Jakarta – Menteri Agama Nasaruddin Umar menyebut penetapan 1 Syawal 1446 Hijriah pada Senin, 31 Maret 2025 sebagai momen keberuntungan yang patut disyukuri oleh umat Islam di Indonesia. Hal ini karena untuk pertama kalinya dalam beberapa tahun terakhir, penentuan Hari Raya Idulfitri dilakukan secara serempak oleh pemerintah, Nahdlatul Ulama, dan Muhammadiyah.
Keputusan tersebut disampaikan dalam konferensi pers usai Sidang Isbat yang digelar Kementerian Agama pada Sabtu malam (29/3/2025) di Auditorium HM. Rasjidi, Jakarta. Menag menegaskan bahwa hasil sidang menyepakati istikmal atau penyempurnaan bulan Ramadan menjadi 30 hari, karena hilal tidak dapat dilihat dan belum memenuhi kriteria hisab visibilitas yang telah disepakati.
“Kita berharap dengan sidang isbat ini seluruh rakyat Indonesia dapat merayakan Idulfitri dengan suka cita. Suatu keberuntungan bagi kita, tahun ini kita satu Ramadan dan satu lebaran,” ujar Menag.
Ia juga menambahkan bahwa pada malam Ahad, umat Islam masih akan melaksanakan salat tarawih.
“Untuk malam ini, seluruh Indonesia masih tetap melaksanakan tarawih,” lanjutnya.
Kesamaan penetapan ini menjadi sorotan karena dalam beberapa tahun terakhir, umat Islam kerap mengalami perbedaan dalam menentukan awal Syawal. Muhammadiyah sendiri sebelumnya telah menetapkan 1 Syawal 1446 H jatuh pada 31 Maret 2025 menggunakan metode hisab hakiki wujudul hilal. Keselarasan ini pun dinilai menjadi momentum penting memperkuat ukhuwah Islamiyah.
Dirjen Bimas Islam Kemenag, Abu Rokhmad, menjelaskan bahwa sidang isbat hari ini diawali dengan seminar posisi hilal pada pukul 16.30 WIB. Acara dilanjutkan dengan buka puasa bersama dan shalat Magrib, kemudian sidang tertutup dimulai pukul 18.30 WIB.
“Proses penentuan 1 Syawal 1446 H menggabungkan metode hisab dan rukyat sesuai Fatwa MUI Nomor 2 Tahun 2024,” jelas Abu Rokhmad.
Data hisab menunjukkan ijtimak terjadi Sabtu (29/3/2025) pukul 17:57 WIB. Namun saat matahari terbenam, posisi hilal masih berada di bawah ufuk. Karena itu, hilal dipastikan tidak dapat dilihat secara kasat mata.

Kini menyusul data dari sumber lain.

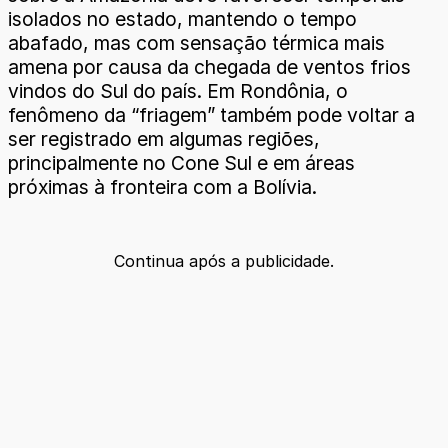
isolados no estado, mantendo o tempo
abafado, mas com sensação térmica mais
amena por causa da chegada de ventos frios
vindos do Sul do país. Em Rondônia, o
fenômeno da “friagem” também pode voltar a
ser registrado em algumas regiões,
principalmente no Cone Sul e em áreas
próximas à fronteira com a Bolívia.
Continua após a publicidade.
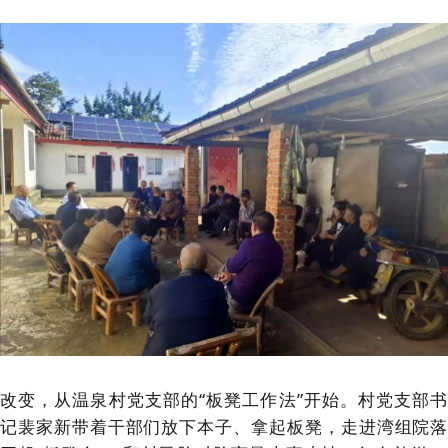
改变，从温泉村党支部的“板凳工作法”开始。村党支部书
记裴家新带着干部们放下本子、拿起板凳，走进湾组院落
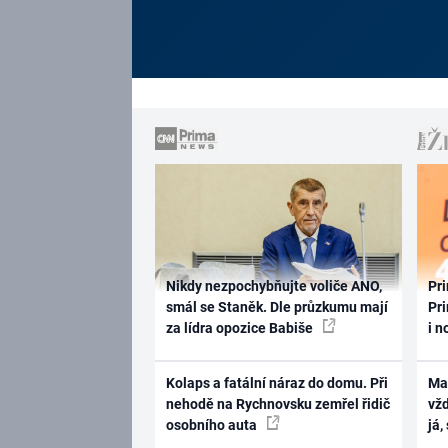
Nikdy nezpochybňujte voliče ANO,
Pri
smál se Staněk. Dle průzkumu mají
Pri
za lídra opozice Babiše
i n
Kolaps a fatální náraz do domu. Při
Ma
nehodě na Rychnovsku zemřel řidič
vž
osobního auta
já,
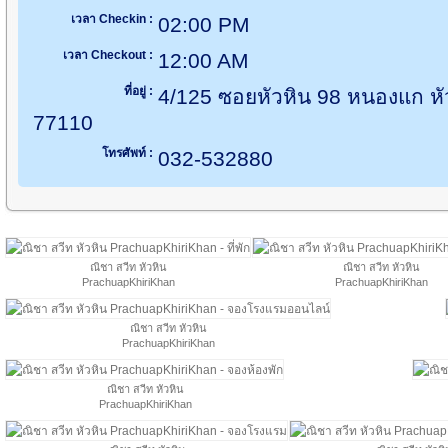
เวลา Checkin :
02:00 PM
เวลา Checkout :
12:00 AM
ที่อยู่ :
4/125 ซอยหัวหิน 98 หนองแก หัว
77110
โทรศัพท์ :
032-532880
ณิชา สวีท หัวหิน
ณิชา สวีท หัวหิน
PrachuapKhiriKhan
PrachuapKhiriKhan
ณิชา สวีท หัวหิน
PrachuapKhiriKhan
ณิชา สวีท หัวหิน
PrachuapKhiriKhan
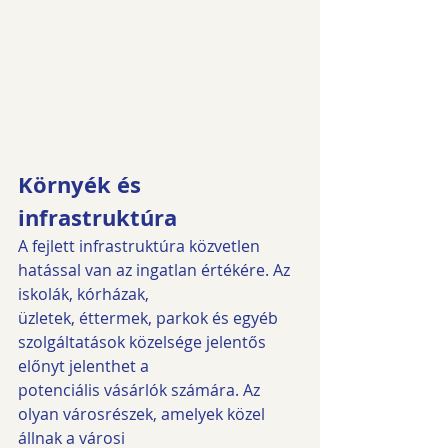
Környék és 
infrastruktúra
A fejlett infrastruktúra közvetlen 
hatással van az ingatlan értékére. Az 
iskolák, kórházak,
üzletek, éttermek, parkok és egyéb 
szolgáltatások közelsége jelentős 
előnyt jelenthet a
potenciális vásárlók számára. Az 
olyan városrészek, amelyek közel 
állnak a városi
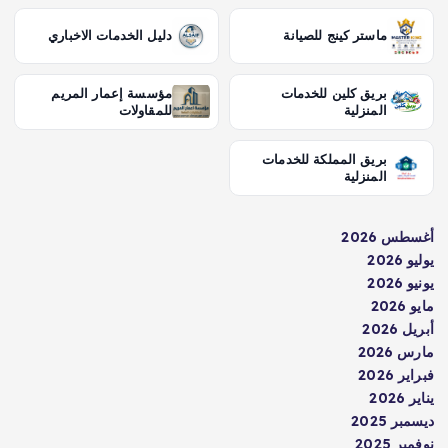
ماستر كينج للصيانة
دليل الخدمات الاخباري
بريق كلين للخدمات
مؤسسة إعمار المريم
المنزلية
للمقاولات
بريق المملكة للخدمات
المنزلية
أغسطس 2026
يوليو 2026
يونيو 2026
مايو 2026
أبريل 2026
مارس 2026
فبراير 2026
يناير 2026
ديسمبر 2025
نوفمبر 2025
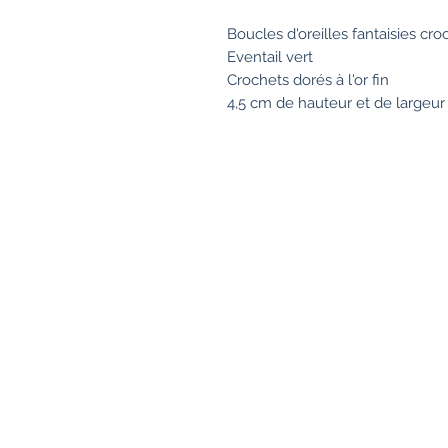
Boucles d'oreilles fantaisies cro
Eventail vert
Crochets dorés à l'or fin
4,5 cm de hauteur et de largeur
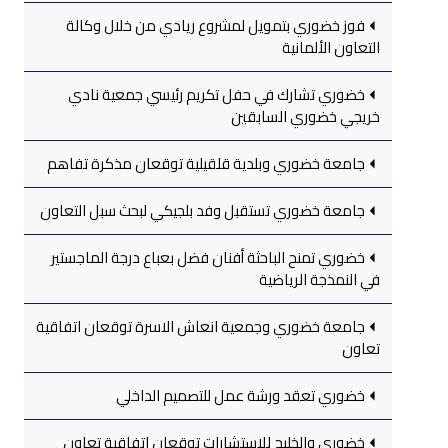
فوز خضوري بتمويل لمشروع ريادي من خلال وكالة
التعاون الألمانية
خضوري تشارك في حفل تكريم رئيسي جمعية نادي
خريجي خضوري السابقين
جامعة خضوري وبلدية قلقيلية توقعان مذكرة تفاهم
جامعة خضوري تستقبل وفد بلجيكي لبحث سبل التعاون
خضوري تمنح الباحثة أفنان فضل بعباع درجة الماجستير
في النمذجة الرياضية
جامعة خضوري وجمعية انعاش الاسرة توقعان اتفاقية
تعاون
خضوري تعقد ورشة عمل للتصميم الداخلي
خضوري والخليج للاستشارات توقعان اتفاقية تعاون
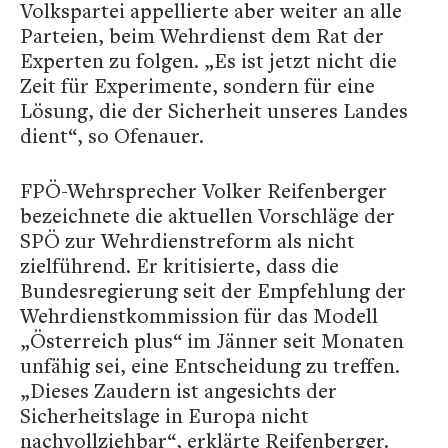
Volkspartei appellierte aber weiter an alle
Parteien, beim Wehrdienst dem Rat der
Experten zu folgen. „Es ist jetzt nicht die
Zeit für Experimente, sondern für eine
Lösung, die der Sicherheit unseres Landes
dient“, so Ofenauer.
FPÖ-Wehrsprecher Volker Reifenberger
bezeichnete die aktuellen Vorschläge der
SPÖ zur Wehrdienstreform als nicht
zielführend. Er kritisierte, dass die
Bundesregierung seit der Empfehlung der
Wehrdienstkommission für das Modell
„Österreich plus“ im Jänner seit Monaten
unfähig sei, eine Entscheidung zu treffen.
„Dieses Zaudern ist angesichts der
Sicherheitslage in Europa nicht
nachvollziehbar“, erklärte Reifenberger.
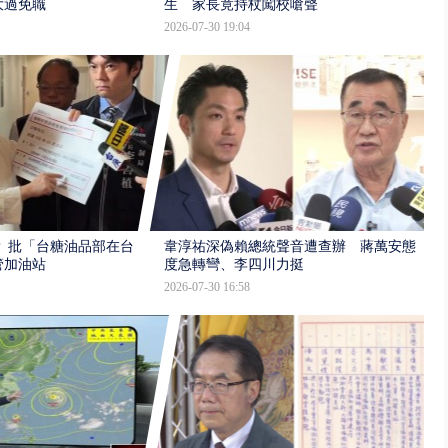
大過免職
生 家長竟持杖闖校嗆聲
2026-07-30 19:04
 批「台糖油品部在台
韋淳祐深偽賴總統聲音遭查辦 蔣萬安態
管加油站
度急轉彎、李四川力挺
2026-07-30 16:58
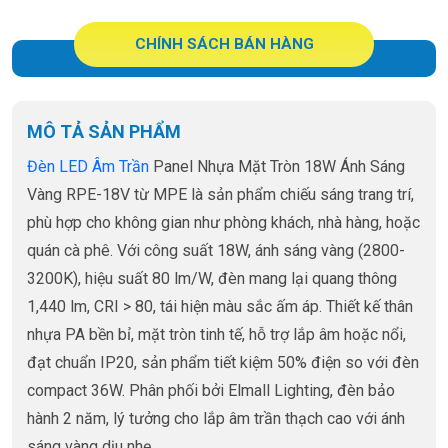
CHÍNH SÁCH BÁN HÀNG
MÔ TẢ SẢN PHẨM
Đèn LED Âm Trần
Panel Nhựa Mặt Tròn 18W Ánh Sáng
Vàng RPE-18V từ MPE là sản phẩm chiếu sáng trang trí,
phù hợp cho không gian như phòng khách, nhà hàng, hoặc
quán cà phê. Với công suất 18W, ánh sáng vàng (2800-
3200K), hiệu suất 80 lm/W, đèn mang lại quang thông
1,440 lm, CRI > 80, tái hiện màu sắc ấm áp. Thiết kế thân
nhựa PA bền bỉ, mặt tròn tinh tế, hỗ trợ lắp âm hoặc nổi,
đạt chuẩn IP20, sản phẩm tiết kiệm 50% điện so với đèn
compact 36W. Phân phối bởi Elmall Lighting, đèn bảo
hành 2 năm, lý tưởng cho lắp âm trần thạch cao với ánh
sáng vàng dịu nhẹ.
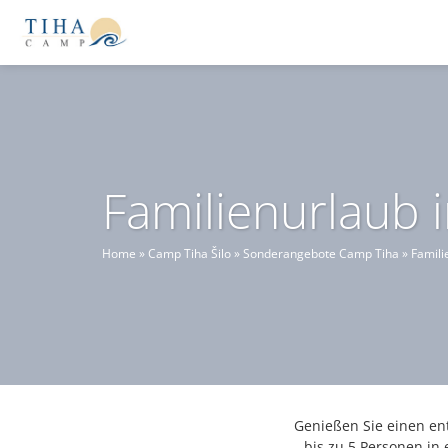
Familienurlaub 
Home
»
Camp Tiha Šilo
»
Sonderangebote Camp Tiha
»
Famili
Genießen Sie einen en
bis zu 5 Personen in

Hal ini diperkuat dengan laporan dari 33 titik rukyatul hilal di seluruh provinsi yang menyatakan nihil pengamatan hilal.
Sidang isbat kali ini juga dihadiri perwakilan ormas Islam, duta besar negara sahabat, ahli astronomi, serta jajaran pejabat eselon I dan II di Kemenag.
Menag berharap, keseragaman ini memperkuat toleransi dan kebersamaan di tengah masyarakat.
“Mudah-mudahan keputusan ini menjadi sarana untuk menjaga toleransi dan kebersamaan umat Islam Indonesia, baik dalam ibadah maupun dalam kehidupan sosial,” tutupnya.